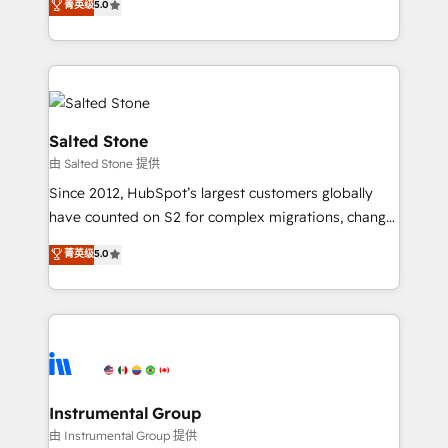
菁英级
5.0
Salesforce addicts to HubSpot evangelists 🧡 Don't
experts ★ 1,500+ implementations across 25+
hire a marketing agency for an Ops problem. Don't
countries ★ AI-first, RevOps-led, onboarding-
hire a technical agency for a growth problem. Hire a
obsessed INSIDEA helps growing companies turn
partner built to solve both.
HubSpot into a revenue engine. We onboard your
team, migrate your data, and build AI-powered
workflows that drive adoption from week one, in
Salted Stone
your time zone. What we do: ➤ Onboarding: Live in
由 Salted Stone 提供
weeks, with workflows built around your business,
Since 2012, HubSpot’s largest customers globally
not a template. ➤ Migration: Move from any legacy
have counted on S2 for complex migrations, change
CRM. Zero downtime, full data integrity. ➤
management, systems integration, and creative
Implementation: Configure HubSpot to run your
菁英级
5.0
solutions that deliver measurable impact and
revenue process. Sales, marketing, and service wired
transform brand experiences As one of the few full-
together. ➤ AI and Integrations: Layer Breeze AI,
service creative agencies in the HubSpot
custom agents, and APIs to remove manual work. ➤
ecosystem, we blend strategy, technology, & award-
Ongoing Management: Monthly tune-ups, feature
winning design to build scalable, globally
rollouts, adoption coaching. Buying HubSpot,
regionalized HubSpot websites, integrated
switching to it, or reviving a stale portal? We are
marketing campaigns, & RevOps frameworks that
Instrumental Group
built for the work.
fuel long-term success We connect the entire
由 Instrumental Group 提供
***
Make an exact copy of every record, pictures excluded.

- **Reply**
菁英级
5.0
Salesforce addicts to HubSpot evangelists 🧡 Don't
experts ★ 1,500+ implementations across 25+
hire a marketing agency for an Ops problem. Don't
countries ★ AI-first, RevOps-led, onboarding-
hire a technical agency for a growth problem. Hire a
obsessed INSIDEA helps growing companies turn
partner built to solve both.
HubSpot into a revenue engine. We onboard your
team, migrate your data, and build AI-powered
workflows that drive adoption from week one, in
Salted Stone
your time zone. What we do: ➤ Onboarding: Live in
由 Salted Stone 提供
weeks, with workflows built around your business,
Since 2012, HubSpot’s largest customers globally
not a template. ➤ Migration: Move from any legacy
have counted on S2 for complex migrations, change
CRM. Zero downtime, full data integrity. ➤
management, systems integration, and creative
Implementation: Configure HubSpot to run your
菁英级
5.0
solutions that deliver measurable impact and
revenue process. Sales, marketing, and service wired
transform brand experiences As one of the few full-
together. ➤ AI and Integrations: Layer Breeze AI,
service creative agencies in the HubSpot
custom agents, and APIs to remove manual work. ➤
ecosystem, we blend strategy, technology, & award-
Ongoing Management: Monthly tune-ups, feature
winning design to build scalable, globally
rollouts, adoption coaching. Buying HubSpot,
regionalized HubSpot websites, integrated
switching to it, or reviving a stale portal? We are
marketing campaigns, & RevOps frameworks that
Instrumental Group
built for the work.
fuel long-term success We connect the entire
由 Instrumental Group 提供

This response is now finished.